In the reported case of EVL for EV in a hemophiliac patient, bleeding from one of the ulcers caused by EVL was suspected as the cause of melena eight days after EVL . In addition, one year after two EVL sessions, variceal growth was observed and two additional EVL sessions was needed to achieve variceal eradication . We estimated that the late risk of hemorrhaging from treatment-related ulcers after EIS could be reduced by sufficient supplementation of the coagulation factor concentrates and appropriate intravariceal injection of 5% EOI. Additionally, compared to EVL, the sessions of treatment can be reduced by performing EIS with sufficient occlusion of the afferent vessels. The reduction of the sessions of treatment can also contribute to reducing the expense of coagulation factor supplementation.
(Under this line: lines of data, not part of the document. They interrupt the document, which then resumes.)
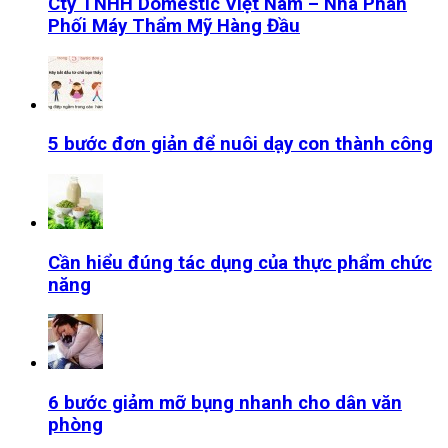
Cty TNHH Domestic Việt Nam – Nhà Phân
Phối Máy Thẩm Mỹ Hàng Đầu
5 bước đơn giản để nuôi dạy con thành công
Cần hiểu đúng tác dụng của thực phẩm chức
năng
6 bước giảm mỡ bụng nhanh cho dân văn
phòng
Because sclerotherapy is considered to be a major surgical procedure for which current guidelines recommend that an activity of 70–100% should be achieved , we administered factor VIII complex to the patient to achieve a 100% activity level of factor VIII. The half-life of factor VIII products is about 8 to 10 hours, and thus factor VIII was supplemented every 12 hours on the first day. With sufficient factor VIII supplementation, we performed EIS by stabbing three varices and injecting 5% EOI with time lag adequate to completely occlude patients’ afferent vessels, LGV. The supplementation of factor VIII prevented bleeding from treatment-related ulcers after EIS. In this way, a single EIS session eradicated the varices almost completely without any complications. In a follow-up endoscopic study eighteen months after EIS, no recurrent EGV were observed. There has been no other reported case that, like our case, succeeded in eradicating GV together with EV in one session with relatively fewer doses of coagulation factors and without recurrence of varix for a relatively long period.
In conclusion, when performing endoscopic treatments for high-risk patients such as hemophiliacs, it is very important to appropriately manage their respective conditions through sufficient coagulation factor supplementation in addition to attentively performing EIS in order to prevent hemorrhagic complications.